`Then there is going to be a show?’

Rebus stepped past her and opened the door, closing it again behind him. He made for the stairs down, which were lit by a naked lightbulb. Ahead of him he could hear voices. At the bottom of this first flight he turned a corner and came upon the group. There were two teenage girls and a boy, all of them seated or crouching, the girls shaking and crying. Over them stood a uniformed constable and a man Rebus recognised as a local doctor. They all looked up at his approach.

`This is the Inspector,' the constable told the teenagers. `Right, we're going back down there. You three stay here.’

Rebus, squeezing past the teenagers, saw the doctor give them a worried glance. He gave the doctor a wink, telling him they'd get over it. The doctor didn't seem so sure.

Together the three men set off down the next flight of stairs. The constable was carrying a torch.

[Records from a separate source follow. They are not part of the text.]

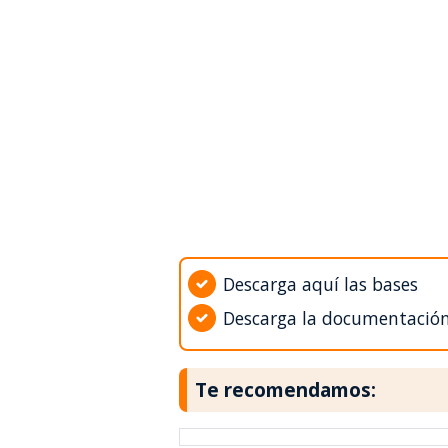
Descarga aquí las bases
Descarga la documentació
Te recomendamos:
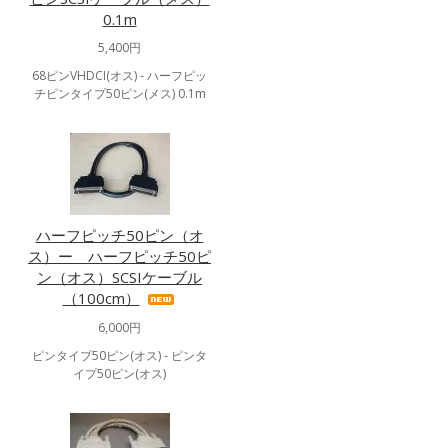
0.1m
5,400円
68ピンVHDCI(オス) - ハーフピッ
チピンタイプ50ピン(メス) 0.1m
ハーフピッチ50ピン（オ
ス）ー ハーフピッチ50ピ
ン（オス）SCSIケーブル
（100cm）
6,000円
ピンタイプ50ピン(オス) - ピンタ
イプ50ピン(オス)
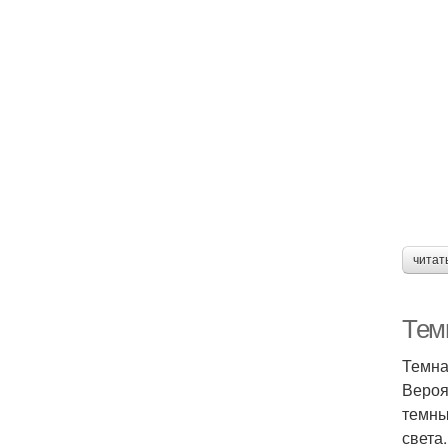
читат
Тем
Темна
Вероя
темны
света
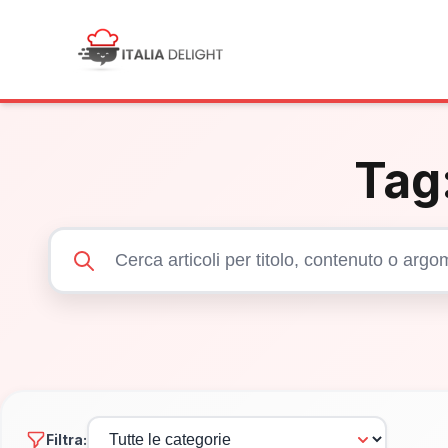
Tag
Filtra:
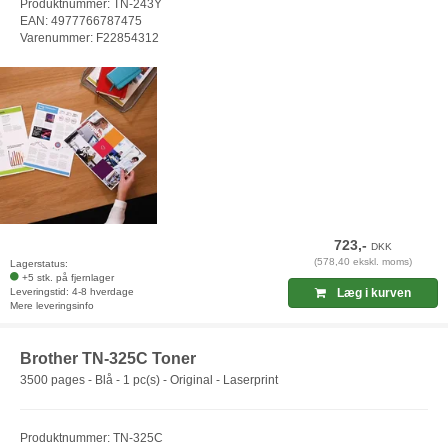
Produktnummer: TN-243Y
EAN: 4977766787475
Varenummer: F22854312
723,-
DKK
(578,40 ekskl. moms)
Lagerstatus:
+5 stk. på fjernlager
Leveringstid: 4-8 hverdage
Læg i kurven
Mere leveringsinfo
Brother TN-325C Toner
3500 pages - Blå - 1 pc(s) - Original - Laserprint
Produktnummer: TN-325C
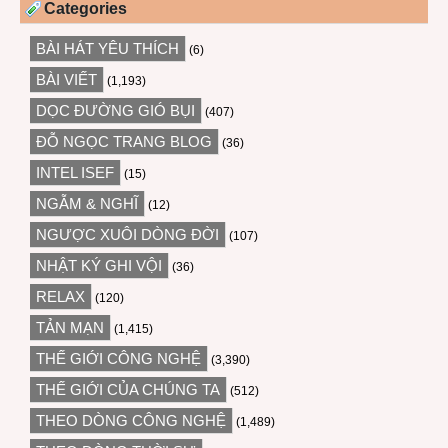
Categories
BÀI HÁT YÊU THÍCH
(6)
BÀI VIẾT
(1,193)
DỌC ĐƯỜNG GIÓ BỤI
(407)
ĐỖ NGỌC TRANG BLOG
(36)
INTEL ISEF
(15)
NGẪM & NGHĨ
(12)
NGƯỢC XUÔI DÒNG ĐỜI
(107)
NHẬT KÝ GHI VỘI
(36)
RELAX
(120)
TẢN MẠN
(1,415)
THẾ GIỚI CÔNG NGHỆ
(3,390)
THẾ GIỚI CỦA CHÚNG TA
(512)
THEO DÒNG CÔNG NGHỆ
(1,489)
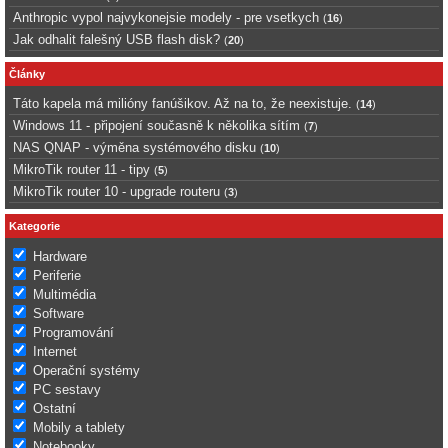
Anthropic vypol najvykonejsie modely - pre vsetkych
(
16
)
Jak odhalit falešný USB flash disk?
(
20
)
Články
Táto kapela má milióny fanúšikov. Až na to, že neexistuje.
(
14
)
Windows 11 - připojení současně k několika sítím
(
7
)
NAS QNAP - výměna systémového disku
(
10
)
MikroTik router 11 - tipy
(
5
)
MikroTik router 10 - upgrade routeru
(
3
)
Kategorie
Hardware
Periferie
Multimédia
Software
Programování
Internet
Operační systémy
PC sestavy
Ostatní
Mobily a tablety
Notebooky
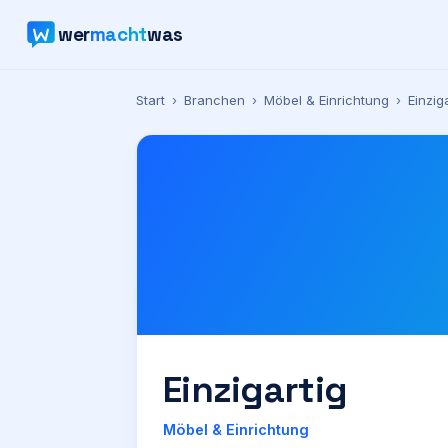
wer
macht
was
Start
›
Branchen
›
Möbel & Einrichtung
›
Einzig
Einzigartig
Möbel & Einrichtung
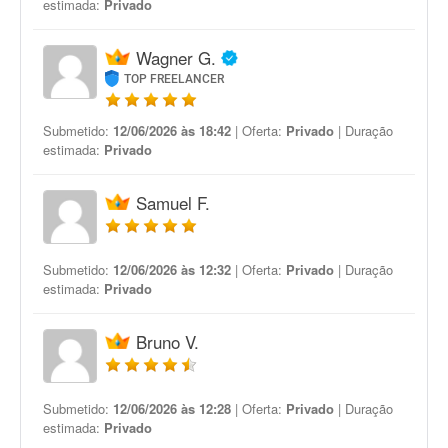
estimada:
Privado
Wagner G.
TOP FREELANCER
Submetido:
12/06/2026 às 18:42
| Oferta:
Privado
| Duração
estimada:
Privado
Samuel F.
Submetido:
12/06/2026 às 12:32
| Oferta:
Privado
| Duração
estimada:
Privado
Bruno V.
Submetido:
12/06/2026 às 12:28
| Oferta:
Privado
| Duração
estimada:
Privado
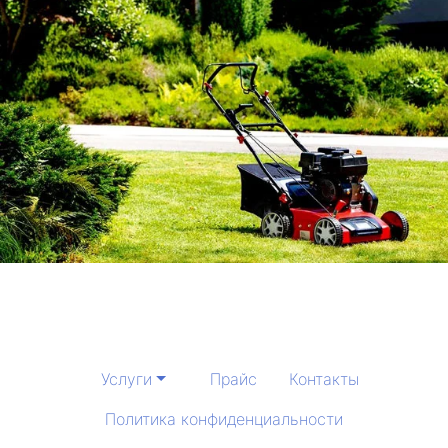
Услуги
Прайс
Контакты
Политика конфиденциальности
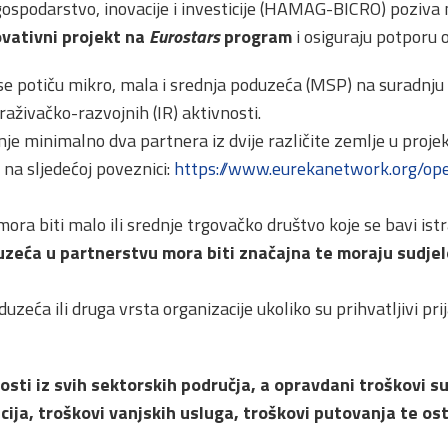
ospodarstvo, inovacije i investicije (HAMAG-BICRO) poziva 
ovativni projekt na
Eurostars
program
i osiguraju potporu 
se potiču mikro, mala i srednja poduzeća (MSP) na suradn
aživačko-razvojnih (IR) aktivnosti.
anje minimalno dva partnera iz dvije različite zemlje u proje
na sljedećoj poveznici:
https://www.eurekanetwork.org/ope
ora biti malo ili srednje trgovačko društvo koje se bavi ist
duzeća u partnerstvu mora biti značajna te moraju sudje
zeća ili druga vrsta organizacije ukoliko su prihvatljivi prija
nosti iz svih sektorskih područja, a opravdani troškovi s
ija, troškovi vanjskih usluga, troškovi putovanja te osta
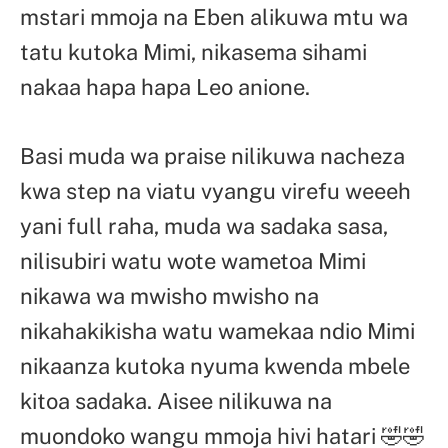
mstari mmoja na Eben alikuwa mtu wa
tatu kutoka Mimi, nikasema sihami
nakaa hapa hapa Leo anione.
Basi muda wa praise nilikuwa nacheza
kwa step na viatu vyangu virefu weeeh
yani full raha, muda wa sadaka sasa,
nilisubiri watu wote wametoa Mimi
nikawa wa mwisho mwisho na
nikahakikisha watu wamekaa ndio Mimi
nikaanza kutoka nyuma kwenda mbele
kitoa sadaka. Aisee nilikuwa na
muondoko wangu mmoja hivi hatari 🤣🤣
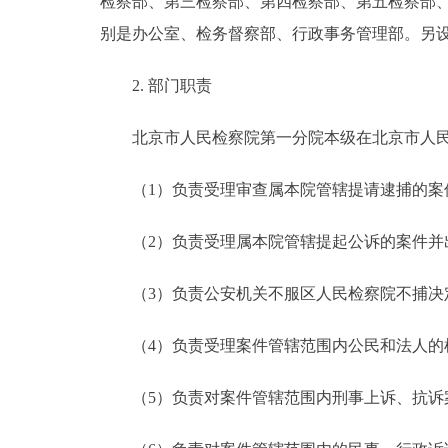
检察部、第三检察部、第四检察部、第五检察部
别是办公室、检务督察部、行政事务管理部。另
2. 部门职责
北京市人民检察院第一分院本级在北京市人民
（1）负责受理审查属本院管辖提请逮捕的案
（2）负责受理属本院管辖提起公诉的案件并
（3）负责公安机关不服区人民检察院不捕决
（4）负责受理案件管辖范围内公民和法人的
（5）负责对案件管辖范围内刑事上诉、抗诉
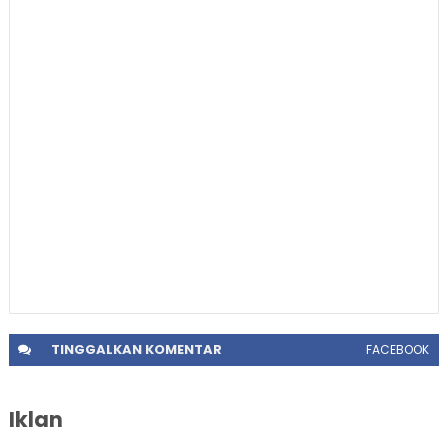
TINGGALKAN
KOMENTAR
FACEBOOK
Iklan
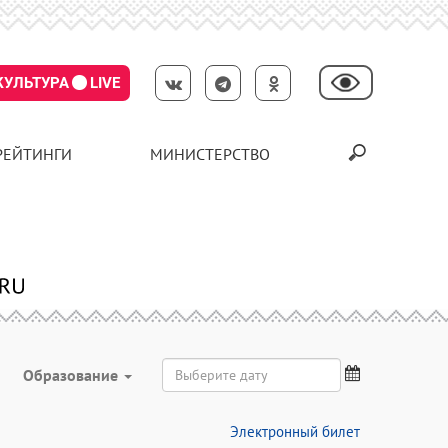
КУЛЬТУРА
LIVE
РЕЙТИНГИ
МИНИСТЕРСТВО
Образование
Электронный билет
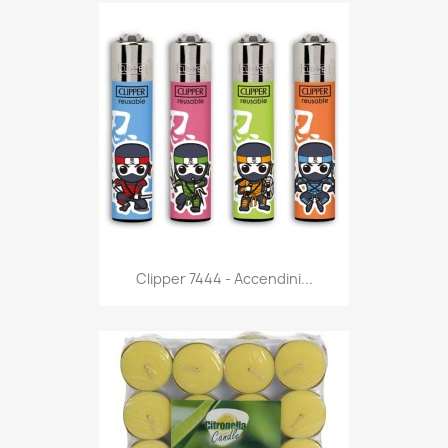
Anteprima

Clipper 7444 - Accendini...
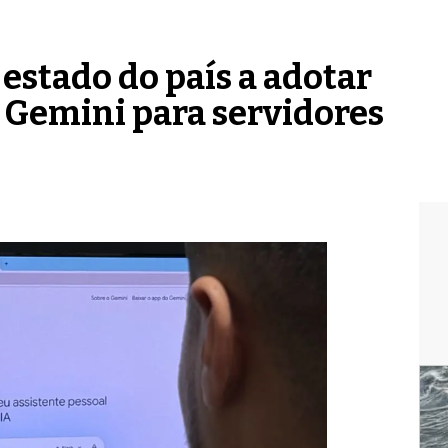
 estado do país a adotar
al Gemini para servidores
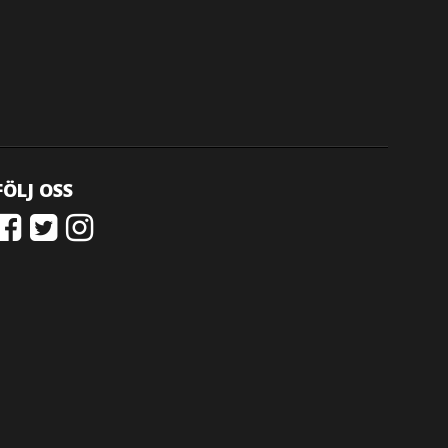
FÖLJ OSS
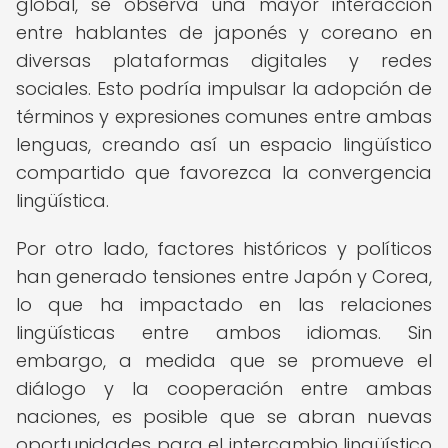
global, se observa una mayor interacción
entre hablantes de japonés y coreano en
diversas plataformas digitales y redes
sociales. Esto podría impulsar la adopción de
términos y expresiones comunes entre ambas
lenguas, creando así un espacio lingüístico
compartido que favorezca la convergencia
lingüística.
Por otro lado, factores históricos y políticos
han generado tensiones entre Japón y Corea,
lo que ha impactado en las relaciones
lingüísticas entre ambos idiomas. Sin
embargo, a medida que se promueve el
diálogo y la cooperación entre ambas
naciones, es posible que se abran nuevas
oportunidades para el intercambio lingüístico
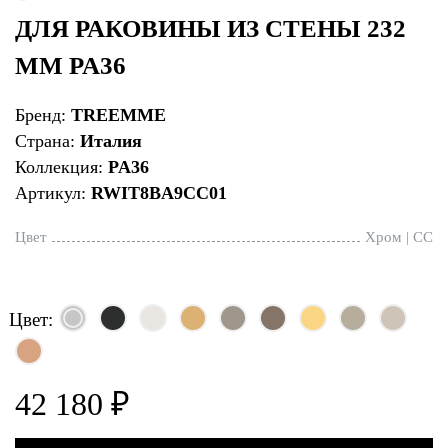
ДЛЯ РАКОВИНЫ ИЗ СТЕНЫ 232
ММ PA36
Бренд:
TREEMME
Страна:
Италия
Коллекция:
PA36
Артикул:
RWIT8BA9CC01
Цвет
Хром | CC
Цвет:
42 180 ₽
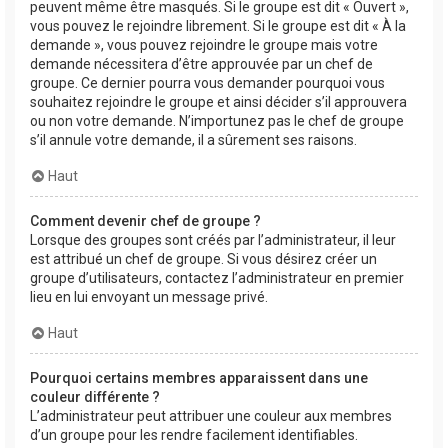
peuvent même être masqués. Si le groupe est dit « Ouvert »,
vous pouvez le rejoindre librement. Si le groupe est dit « À la
demande », vous pouvez rejoindre le groupe mais votre
demande nécessitera d’être approuvée par un chef de
groupe. Ce dernier pourra vous demander pourquoi vous
souhaitez rejoindre le groupe et ainsi décider s’il approuvera
ou non votre demande. N’importunez pas le chef de groupe
s’il annule votre demande, il a sûrement ses raisons.
Haut
Comment devenir chef de groupe ?
Lorsque des groupes sont créés par l’administrateur, il leur
est attribué un chef de groupe. Si vous désirez créer un
groupe d’utilisateurs, contactez l’administrateur en premier
lieu en lui envoyant un message privé.
Haut
Pourquoi certains membres apparaissent dans une
couleur différente ?
L’administrateur peut attribuer une couleur aux membres
d’un groupe pour les rendre facilement identifiables.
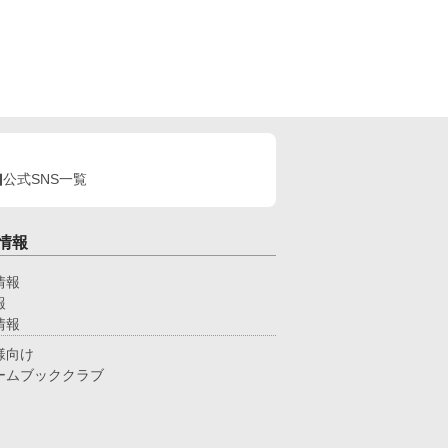
公式SNS一覧
情報
情報
報
情報
様向け
ームブッククラブ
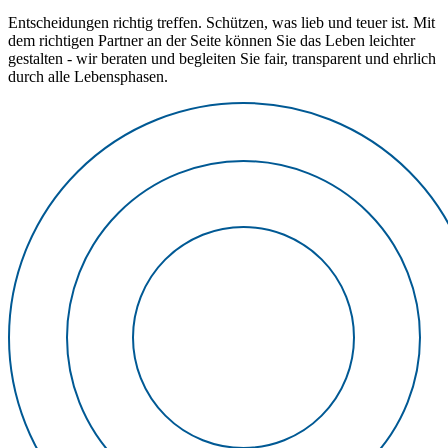
Entscheidungen richtig treffen. Schützen, was lieb und teuer ist. Mit
dem richtigen Partner an der Seite können Sie das Leben leichter
gestalten - wir beraten und begleiten Sie fair, transparent und ehrlich
durch alle Lebensphasen.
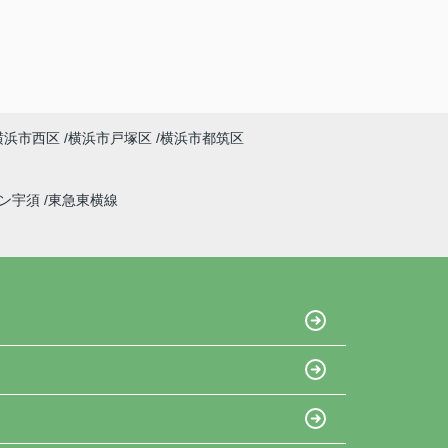
横浜市西区
横浜市戸塚区
横浜市都筑区
イン宇須
東急東横線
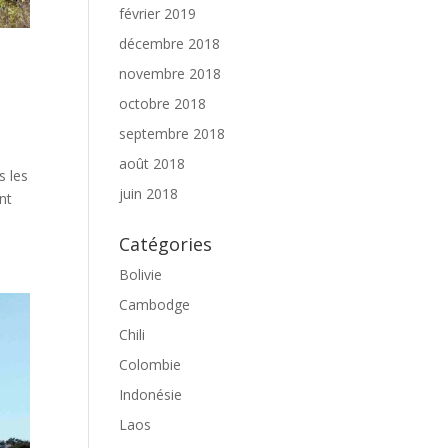
février 2019
décembre 2018
–
novembre 2018
octobre 2018
septembre 2018
août 2018
s les
juin 2018
nt
Catégories
Bolivie
Cambodge
Chili
Colombie
Indonésie
Laos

'There's electricity,' he said. 'But a couple of the bulbs have gone.’

They walked along a narrow passage, its low ceiling further reduced by air- and heating-ducts and other pipes. Tubes of scaffolding lay on the floor ready for assembly. There were more steps down.

'You know where we are?’ the constable asked.

'Mary King's Close,' said Rebus.

Not that he'd ever been down here, not exactly. But he'd been in similar old buried streets beneath the High Street. He knew of Mary King's Close.

'Story goes,' said the constable, 'there was a plague in the 1600s, people died or moved out, never really moved back. Then there was a fire. They blocked off the ends of the street. When they rebuilt, they built over the top of the close.’

He shone his torch towards the ceiling, which was now three or four storeys above them. `See that marble slab? That's the floor of the City Chambers.’